When you respond, write out each entry exactly as it stands.
※ ※ ※
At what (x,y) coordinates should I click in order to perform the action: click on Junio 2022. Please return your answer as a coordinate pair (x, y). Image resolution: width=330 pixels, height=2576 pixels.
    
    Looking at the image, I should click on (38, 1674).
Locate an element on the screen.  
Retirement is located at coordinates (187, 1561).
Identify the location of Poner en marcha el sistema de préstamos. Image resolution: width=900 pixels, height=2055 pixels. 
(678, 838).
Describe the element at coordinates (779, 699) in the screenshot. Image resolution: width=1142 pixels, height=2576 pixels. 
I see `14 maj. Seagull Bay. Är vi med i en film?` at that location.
※ ※ ※
SOLUTION FOR THIS PROBLEM
At what (x,y) coordinates should I click in order to perform the action: click on Junio 2022. Please return your answer as a coordinate pair (x, y). Image resolution: width=330 pixels, height=2576 pixels.
    
    Looking at the image, I should click on (38, 1674).
Locate an element on the screen.  
Retirement is located at coordinates (187, 1561).
Identify the location of Poner en marcha el sistema de préstamos. Image resolution: width=900 pixels, height=2055 pixels. 
(678, 838).
Describe the element at coordinates (779, 699) in the screenshot. Image resolution: width=1142 pixels, height=2576 pixels. 
I see `14 maj. Seagull Bay. Är vi med i en film?` at that location.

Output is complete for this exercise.